Her cumartesi işe gitmek gerekiyordu. İşin olmasa bile orada olmak zorundaydın. Çocuğun olmasa bile yönettiğin ev var. Ekstra para da verilmiyordu. 5’te çıkmak mümkün değildi. Bundan sıkıldım ve bıraktım” (13 Şubat 2014, üniversite, çalışmıyor).

Kadınların mesai saatlerine uyulmamasından şikâyet etmelerinden hareketle bu durumun işgücüne katılım kararlarını olumsuz etkilemesi beklenebilir. Buna karşın ekonometrik analiz sonuçlarına göre iş yaşam uyumunu kolaylaştırıcı etkenlerin (esneklik hariç) işgücüne katılım kararında etkisi olmadığı görülmektedir (Tablo ). Maddi koşullar ve çalışma ortamına benzer şekilde derinlemesine görüşmelerde ve odak grup çalışmalarındaki bulgulara göre iş yaşam uyumu daha çok çalışan kadınlar için sorun teşkil etmektedir.

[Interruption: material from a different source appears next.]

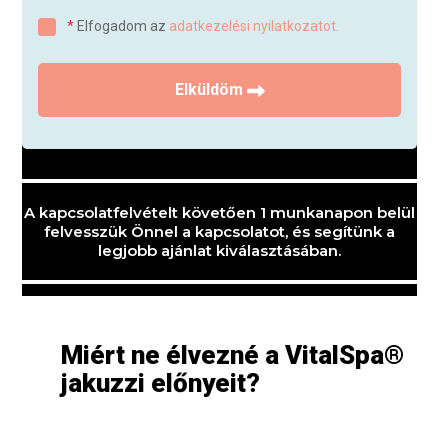
A kapcsolatfelvételt követően 1 munkanapon belül
felvesszük Önnel a kapcsolatot, és segítünk a
legjobb ajánlat kiválasztásában.
Miért ne élvezné a VitalSpa®
jakuzzi előnyeit?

Diğer taraftan esnekliği ideal iş koşulları arasında sayan kadınların işgücüne katılım ihtimallerinin daha düşük olduğu görülmektedir (Tablo ve Tablo ). Saat ve mekân açısından esnek çalışma olanakları işgücüne katılım kararlarını doğrudan etkilemektedir. Esnekliğe daha çok önem veren kadınların işgücüne katılım ihtimalleri daha düşüktür. Bu bulgu tüm örneklemde istatistiki olarak anlamlı bir şekilde ortaya çıkmaktadır. Alt örneklemlerde bekar kadınların ve üniversite mezunu evli kadınların esnek çalışma tercihlerinin işgücüne katılım ihtimallerini olumsuz etkilediği dikkat çekmektedir. Bu bulgu derinlemesine görüşmeler ve odak grup çalışmalarında da ortaya çıkmaktadır. Esnek çalışma biçimlerinin eksikliği tüm kadınlar tarafından ama özellikle de işgücü piyasasında olmayan kadınlar tarafından sıklıkla telaffuz edilmiştir. Görüşme kılavuzlarında özellikle "esneklik" kelimesinin kullanılmasından imtina edilmesine rağmen esneklik çalışmayan kadınların öncelikli olarak dile getirdikleri bir eksiklik olarak ön plana çıkmaktadır. Mesai saatlerini ihtiyacına göre düzenleyebilme, esnek saatler çalışabilme, farklı mekânlardan çalışabilme gibi 9-6 işyerine mesaisine kıyasla daha esnek çalışma biçimlerinin eksikliği işgücü piyasasının dışında kalmış kadınlar için önemli bir engel teşkil etmektedir. Özellikle inaktif kadınların genellikle çalışma saatlerinin çocuk sorumluluklarıyla çakışmasından şikâyet ettikleri görülmektedir. Okul çağında olan çocuklarını okula gönderdikten sonra ve çocuklar okuldan gelmeden önce çalışabileceğini belirten inaktif kadınlar, bu saatlere riayet edecek işler olmadığını söylemektedir.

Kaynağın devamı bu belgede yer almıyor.